Did I write a short story with a moment that changed everything? I wonder. Did something change? I suppose it did. Do you feel better? I'm still here.
I feel myself more willing to lead a double life. It's where it's been headed, it seems. It never was that way with me. Art is what makes life bearable. Art or artifice. I cannot escape - cannot think of a way to escape that is - the lot I'm in right now.
I'm not content, not at all. And yet I don't know that I would wish to re-invent myself and come back as a content person, content with all the rules, and with operating within them. There is some lack of imagination there, or so I perceive, that I cannot see giving up, not without cost to my essential sense of who I am. I see dogwalkers at the park every day. They look so content, so settled in their ways, happy. They don't exude "dream" to me. Am I wrong about them? Who knows. Perhaps.
I've tried my hand at another short-short and as usual it's plotfree, the lovers get straight to it, there's no tension really, just plenty of well, you know, although to make the time go by, I find myself (as Nabokov prescribed) trying to caress the details. Today, pale blue toile window coverings, a breakfast.
The room I describe is a room I actually once spent a night in (by myself), a very strange night that's haunted my imagination since. It's nice for me to conjure details of it again in a completely different context.
The other day I was walking up Warren Street looking in shop & gallery windows and wished so much that I could somehow rub a tarnished vessel and make you appear right in front of me.
So it is nice to think about that beautifully furnished little room at the top of the house & to conjure you there with me too, though the house owner - who, as far as I know, could not be nicer and very kindly put me up for the night (no, I wasn't incapacitated or passed out drunk, not at all - but I was stranded) - is gone, at least from my little short fictions - he's the "Master" traveling in Europe.
I am glad I had twenty happy years with D. But now we're not happy with each other at all. He is not the man I fell in love with and married. And now (no, not now, over a long period, by degrees) I've left him, in my mind, my heart, if not corporeally. I cannot go back. It simply won't happen. I cannot will it to happen. I know how bad it "looks" that he (grudgingly) goes out and works, while I sit around blogging, writing fieldspun porn to a stranger I have purportedly met - as he has intimated - whose identity I guess at and feel fairly sure (since I don't meet many people) - and yet cannot be certain.
One is supposed to be happy with what one has, not wish for more, or at least not wish for the unattainable. I had twenty years like that. I can't say that I was "happy" - I had all kinds of problems and frustrations - but I was very, very happy with D, and that was an abiding comfort & constancy. It simply wasn't an issue. I thought I would love him forever & ever, case closed. Now that that isn't the case, it's a real problem, has become one.
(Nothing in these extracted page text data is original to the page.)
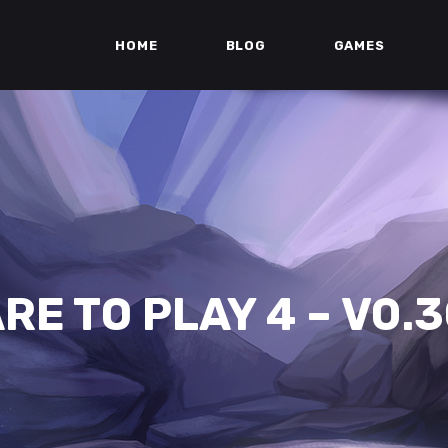
HOME
BLOG
GAMES
RE TO PLAY 4 – V0.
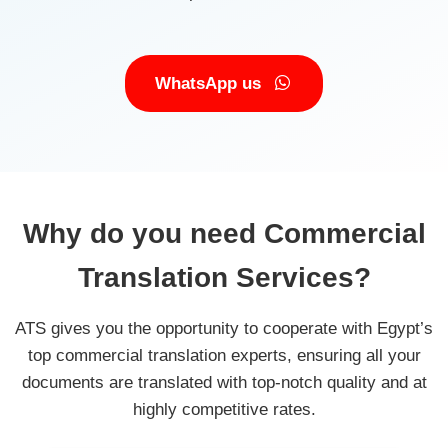
WhatsApp us
Why do you need Commercial
Translation Services?
ATS gives you the opportunity to cooperate with Egypt’s
top commercial translation experts, ensuring all your
documents are translated with top-notch quality and at
highly competitive rates.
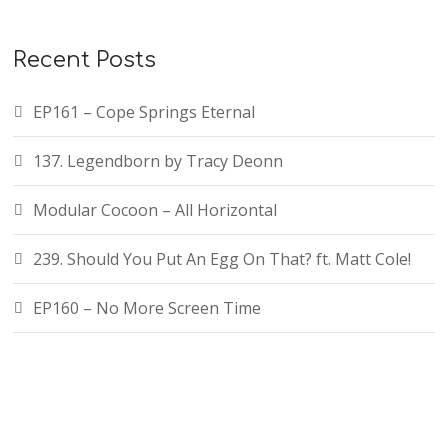
Recent Posts
EP161 – Cope Springs Eternal
137. Legendborn by Tracy Deonn
Modular Cocoon – All Horizontal
239. Should You Put An Egg On That? ft. Matt Cole!
EP160 – No More Screen Time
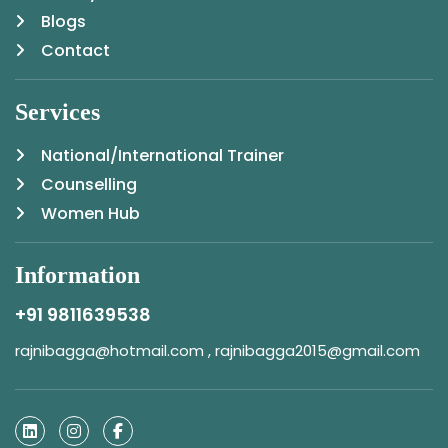
Blogs
Contact
Services
National/International Trainer
Counselling
Women Hub
Information
+91 9811639538
rajnibagga@hotmail.com , rajnibagga2015@gmail.com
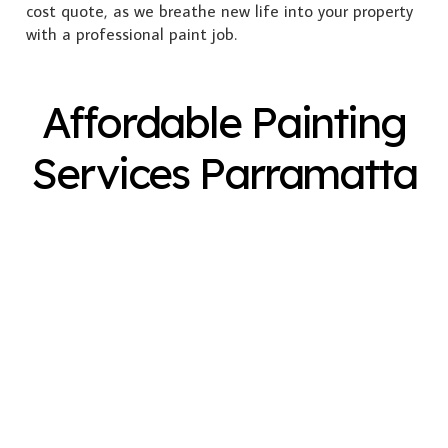
cost quote, as we breathe new life into your property
with a professional paint job.
Affordable Painting
Services Parramatta
Exterior Painting
Interior Painting
Plastering
Spray Painting
Timber Varnish
Pressure Cleaning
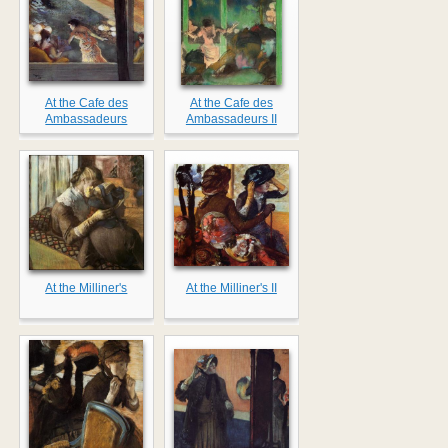
At the Cafe des
At the Cafe des
Ambassadeurs
Ambassadeurs II
At the Milliner's
At the Milliner's II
Right now we have the sort of marriage where we live as estranged housemates. We're on speaking terms everyday, he tries to make ends meet, I keep him in meals, we coordinate together after a fashion. We share the same bed now, after not having done so for very many months, but haven't touched (let alone kissed, or hugged) once since. Our cats sleep with us, they're the ones who bundle against us. I lie awake, dreaming up impossibly sexy scenarios with a stranger whom I've run into a couple of times - if it's even him.
I'm 51. It's not easy. Sex & death. I never really understood the connection, when it comes up metaphorically. But certainly I get it now. I cannot accept that it is all over for me in that department, that incredibly life-affirming, wonderful, visceral, organic, lipsmacking, slurping, wet department. I was on ice, or dead, or numb, for about the last ten years (previous to the last two when everything in me woke up & I began to transform). I can't just go through menopause and emerge the other side content to walk a dog and live alone or with a sexless stranger. I have simply got to experience that again. And yet mindless, depersonalized sex isn't what I have in mind either. They won't last long or be fulfilling for me. But I do think there might be an interstitial middle ground that I could see happening - someone I have a connection with, but on a part-time lover basis. In other words, I don't feel in a rush to find someone and remarry - but rather - well, see if I can't compartmentalize a bit myself, after all. This is a complete rambling babble, I know. I was never that judgmental to begin with, though I had my deepseated feelings, inclinations. Now that I'm faced with the prospect of it, desiring it, actively seeking it, I understand infidelity in a way I never did for many, many years - simply because I wasn't faced with it. I don't know. I don't know the answer. But if I wrote a short story with a moment that changed everything - that's what this blogging Scheherazade has been wishing, dreaming, longing for, and writing for, for all this time - not provisional reprieve - but deliverance.